Song of Solomon 5:3 - Peter Pett's Commentary on the Bible

Bible Comments

SECTION 4.

HER SECOND NIGHTMARE (Song of Solomon 5:2 to Song of Solomon 6:3).

Sadly the original warmth of the marriage appears at some stage to have grown cold, for we find now that she has a nightmare that when her beloved comes to enjoy her love, she cannot be bothered to open the door to him, especially as he has come in damp and dripping from watching over the sheep. (She still dreams of him as her shepherd). How can he thus expect to share her bed? So she refuses to open to him. She is now so taken up with herself and her home comforts that she has no time for Him.

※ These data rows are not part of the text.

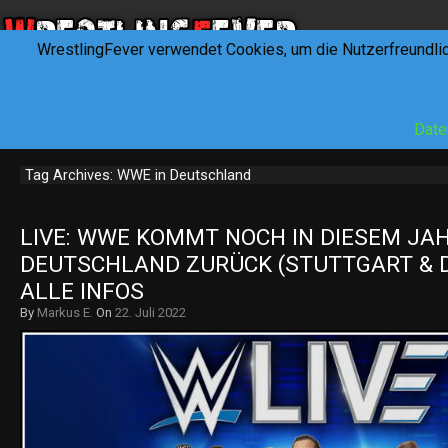
WrestlingFever verwendet Cookies, um die Nutzerfreundli
HOME
NEWS
INTERVIEWS
FEVERTALK
REV
Date
Tag Archives: WWE in Deutschland
LIVE: WWE KOMMT NOCH IN DIESEM JAH
DEUTSCHLAND ZURÜCK (STUTTGART & D
ALLE INFOS
By
Markus E.
On
22. Juli 2022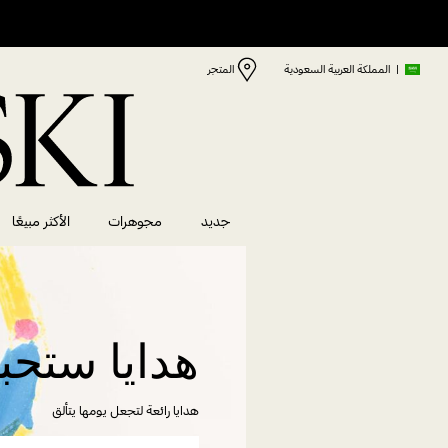
|
المملكة العربية السعودية
المتجر
جديد
مجوهرات
الأكثر مبيعًا
هدايا ستحب
هدايا رائعة لتجعل يومها يتألق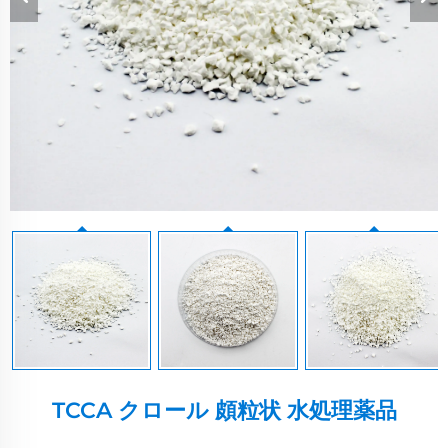
TCCA クロール 頗粒状 水処理薬品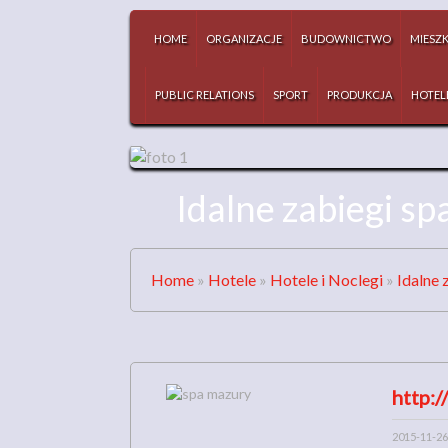
HOME
ORGANIZACJE
BUDOWNICTWO
MIESZ
PUBLIC RELATIONS
SPORT
PRODUKCJA
HOTEL
Idalne zabiegi sp
Home
»
Hotele
»
Hotele i Noclegi
»
Idalne 
http:/
2015-11-26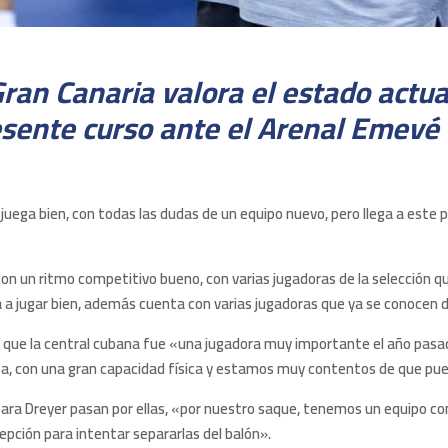
ran Canaria valora el estado actual
esente curso ante el Arenal Emevé 
juega bien, con todas las dudas de un equipo nuevo, pero llega a este 
con un ritmo competitivo bueno, con varias jugadoras de la selección qu
a a jugar bien, además cuenta con varias jugadoras que ya se conocen 
da que la central cubana fue «una jugadora muy importante el año pasad
a, con una gran capacidad física y estamos muy contentos de que pued
o, para Dreyer pasan por ellas, «por nuestro saque, tenemos un equipo
epción para intentar separarlas del balón».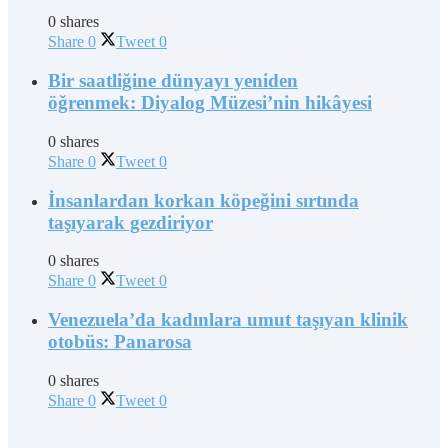
0 shares
Share
0
Tweet
0
Bir saatliğine dünyayı yeniden
öğrenmek: Diyalog Müzesi’nin hikâyesi
0 shares
Share
0
Tweet
0
İnsanlardan korkan köpeğini sırtında
taşıyarak gezdiriyor
0 shares
Share
0
Tweet
0
Venezuela’da kadınlara umut taşıyan klinik
otobüs: Panarosa
0 shares
Share
0
Tweet
0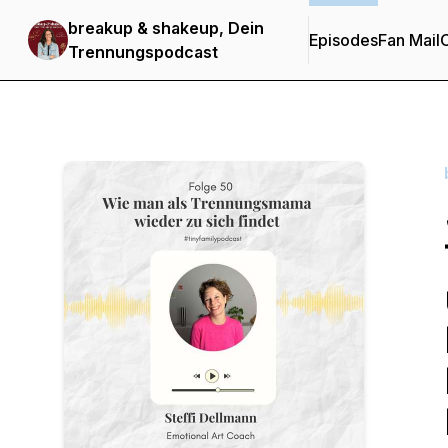
breakup & shakeup, Dein
Episodes
Fan Mail
C
Trennungspodcast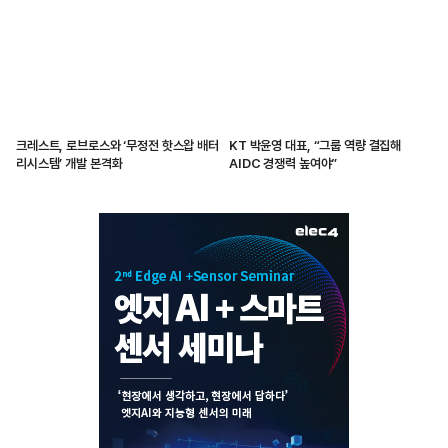
크레스트, 로브로스와 ‘무정전 핫스왑 배터
KT 박윤영 대표, “그룹 역량 결집해
리시스템’ 개발 본격화
AIDC 경쟁력 높여야”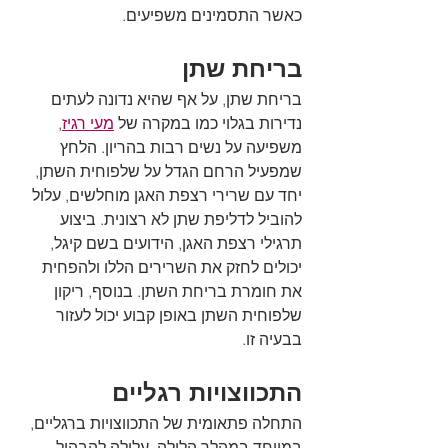
כאשר התסמינים משפיעים.
בריחת שתן
בריחת שתן, על אף שהיא נדונה לעתים 
נדירות בגלוי כמו במקרה של 
מעי רגיז
, 
משפיעה על נשים רבות בהריון. הלחץ 
שמפעיל הרחם הגדל על שלפוחית השתן, 
יחד עם שרירי רצפת האגן מוחלשים, עלול 
להוביל לדליפת שתן לא רצונית. ביצוע 
תרגילי רצפת האגן, הידועים בשם קיגל, 
יכולים לחזק את השרירים הללו ולהפחית 
את חומרת בריחת השתן. בנוסף, ריקון 
שלפוחית השתן באופן קבוע יכול לעזור 
בבעיה זו.
התכווצויות רגליים
התחלה פתאומית של התכווצויות ברגליים, 
במיוחד במהלך הלילה, עלולה להבהיל 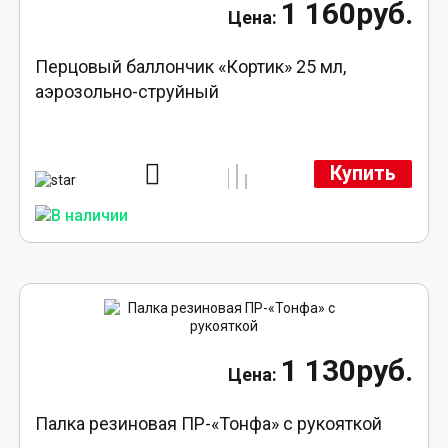
1 160руб.
Перцовый баллончик «Кортик» 25 мл,
аэрозольно-струйный
Купить
1 130руб.
Палка резиновая ПР-«Тонфа» с рукояткой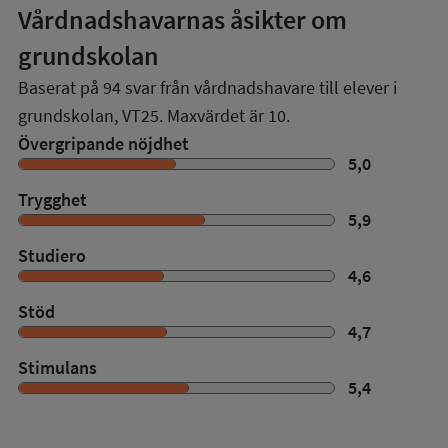
Vårdnadshavarnas åsikter om
grundskolan
Baserat på
94
svar från vårdnadshavare till elever i
grundskolan,
VT25
. Maxvärdet är 10.
Övergripande nöjdhet
5,0
Trygghet
5,9
Studiero
4,6
Stöd
4,7
Stimulans
5,4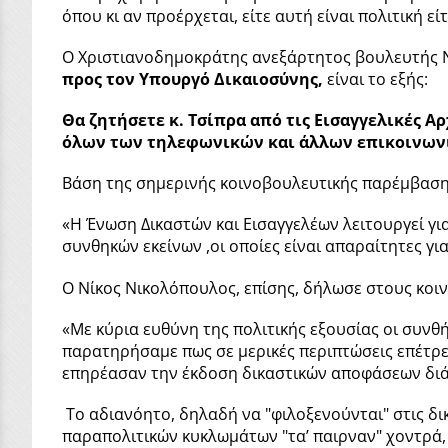
όπου κι αν προέρχεται, είτε αυτή είναι πολιτική ε
Ο Χριστιανοδημοκράτης ανεξάρτητος βουλευτής Ν
προς τον Υπουργό Δικαιοσύνης,
είναι το εξής:
Θα ζητήσετε κ. Τσίπρα από τις Εισαγγελικές Αρ
όλων των τηλεφωνικών και άλλων επικοινωνιώ
Βάση της σημερινής κοινοβουλευτικής παρέμβασης
«H Ένωση Δικαστών και Εισαγγελέων λειτουργεί γι
συνθηκών εκείνων ,οι οποίες είναι απαραίτητες 
Ο Νίκος Νικολόπουλος, επίσης, δήλωσε στους κοι
«Με κύρια ευθύνη της πολιτικής εξουσίας οι συν
παρατηρήσαμε πως σε μερικές περιπτώσεις επέτρεψ
επηρέασαν την έκδοση δικαστικών αποφάσεων διάτρ
Το αδιανόητο, δηλαδή να "φιλοξενούνται" στις δικ
παραπολιτικών κυκλωμάτων "τα’ παιρναν" χοντρά,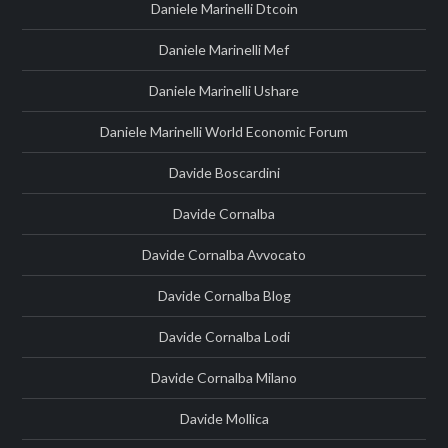
Daniele Marinelli Dtcoin
Daniele Marinelli Mef
Daniele Marinelli Ushare
Daniele Marinelli World Economic Forum
Davide Boscardini
Davide Cornalba
Davide Cornalba Avvocato
Davide Cornalba Blog
Davide Cornalba Lodi
Davide Cornalba Milano
Davide Mollica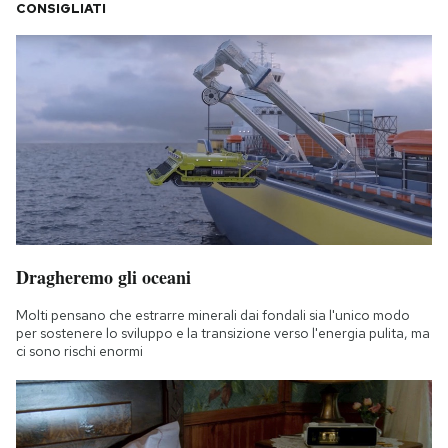
CONSIGLIATI
Dragheremo gli oceani
Molti pensano che estrarre minerali dai fondali sia l'unico modo
per sostenere lo sviluppo e la transizione verso l'energia pulita, ma
ci sono rischi enormi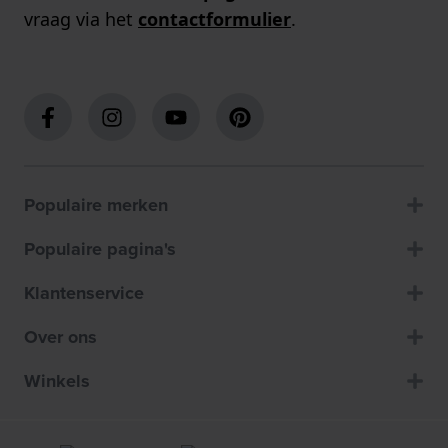
vraag via het
contactformulier
.
Populaire merken
Populaire pagina's
Klantenservice
Over ons
Winkels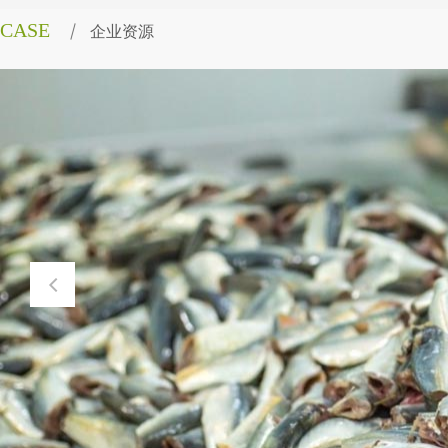
CASE
企业资源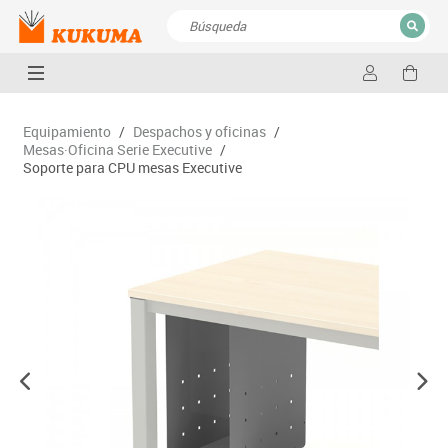
CERRAR
Resultados de la búsqueda
Equipamiento
/
Despachos y oficinas
/
Mesas·Oficina Serie Executive
/
Soporte para CPU mesas Executive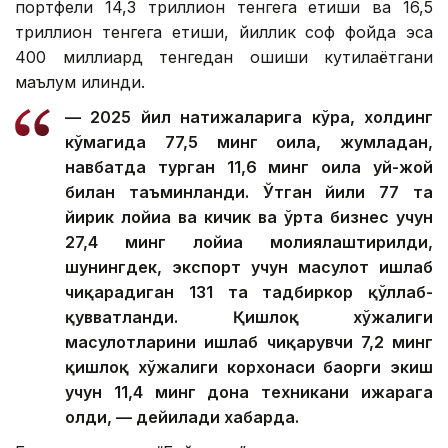
портфели 14,3 триллион тенгега етиши ва 16,5
триллион тенгега етиши, йиллик соф фойда эса
400 миллиард тенгедан ошиши кутилаётгани
маълум қилинди.
— 2025 йил натижаларига кўра, холдинг
кўмагида 77,5 минг оила, жумладан,
навбатда турган 11,6 минг оила уй-жой
билан таъминланди. Ўтган йили 77 та
йирик лойиҳа ва кичик ва ўрта бизнес учун
27,4 минг лойиҳа молиялаштирилди,
шунингдек, экспорт учун маҳсулот ишлаб
чиқарадиган 131 та тадбиркор қўллаб-
қувватланди. Қишлоқ хўжалиги
маҳсулотларини ишлаб чиқарувчи 7,2 минг
қишлоқ хўжалиги корхонаси баҳорги экиш
учун 11,4 минг дона техникани ижарага
олди, — дейилади хабарда.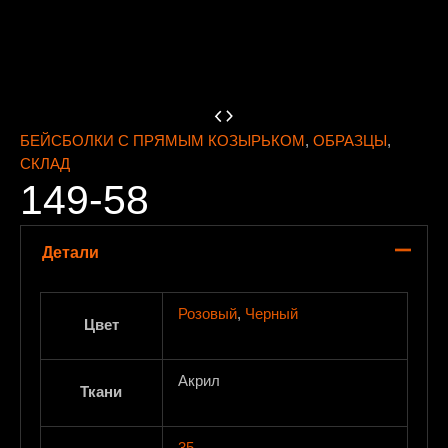
БЕЙСБОЛКИ С ПРЯМЫМ КОЗЫРЬКОМ
,
ОБРАЗЦЫ
,
СКЛАД
149-58
Детали
Розовый
,
Черный
Цвет
Акрил
Ткани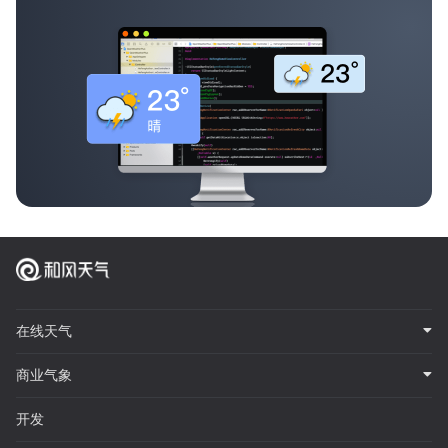
在线天气
商业气象
开发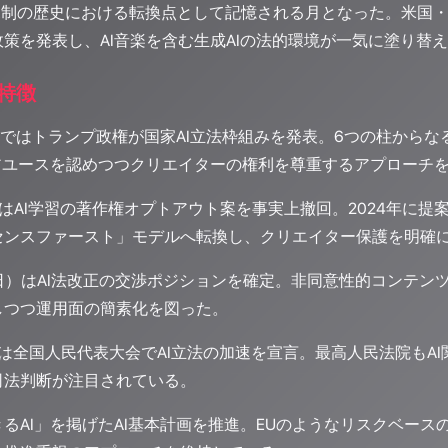
AI規制の歴史における転換点として記憶される月となった。米国
策を発表し、AI音楽を含む生成AIの法的環境が一気に塗り替
特徴
）ではトランプ政権が国家AI立法枠組みを発表。6つの柱から
ェアユースを認めつつクリエイターの権利を尊重するアプローチ
）はAI学習の著作権オプトアウト案を事実上撤回。2024年に
センスファースト」モデルへ転換し、クリエイター保護を明確
20日）はAI法改正の交渉ポジションを確定。非同意性的コンテ
しつつ運用面の簡素化を図った。
）は全国人民代表大会でAI立法の加速を宣言。最高人民法院も
司法判断が注目されている。
るAI」を掲げたAI基本計画を推進。EUのようなリスクベー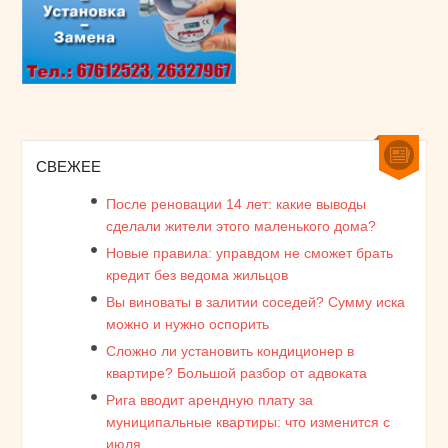
СВЕЖЕЕ
После реновации 14 лет: какие выводы
сделали жители этого маленького дома?
Новые правила: управдом не сможет брать
кредит без ведома жильцов
Вы виноваты в залитии соседей? Сумму иска
можно и нужно оспорить
Сложно ли установить кондиционер в
квартире? Большой разбор от адвоката
Рига вводит арендную плату за
муниципальные квартиры: что изменится с
июля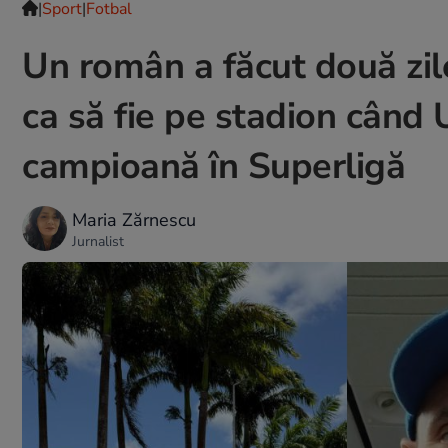
|
Sport
|
Fotbal
Un român a făcut două zil
ca să fie pe stadion când 
campioană în Superligă
Maria Zărnescu
Jurnalist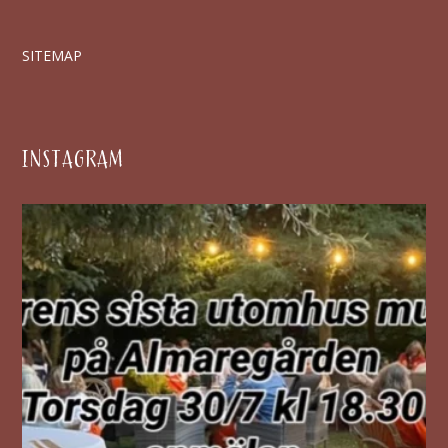
SITEMAP
INSTAGRAM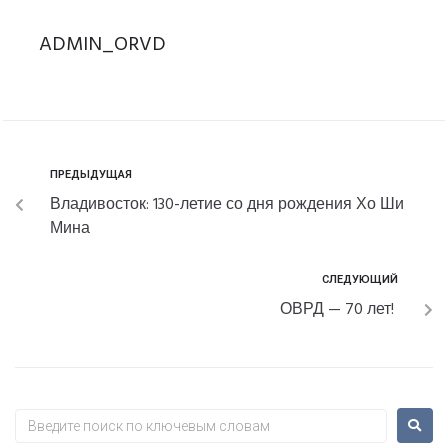
ADMIN_ORVD
ПРЕДЫДУЩАЯ
Владивосток: 130-летие со дня рождения Хо Ши
Мина
СЛЕДУЮЩИЙ
ОВРД — 70 лет!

Then she regrets her folly, but when she repents she finds that it is too late for she discovers that he has gone. And so in her nightmare she wanders out into the city to seek him, and is treated by the watchmen and guards as a loose woman, her outer mantle being ripped from her. But she does not care. All that concerns her is that she cannot find her beloved, and she calls on the daughters of Jerusalem for their assistance, but finds that her pleas are dismissed.

Song of Solomon 5:2-3

2 I sleep, but my heart waketh: it is the voice of my beloved that knocketh, saying, Open to me, my sister, my love, my dove, my undefiled: for my head is filled with dew, and my locks with the drops of the night.

3 I have put off my coat; how shall I put it on? I have washed my feet; how shall I defile them?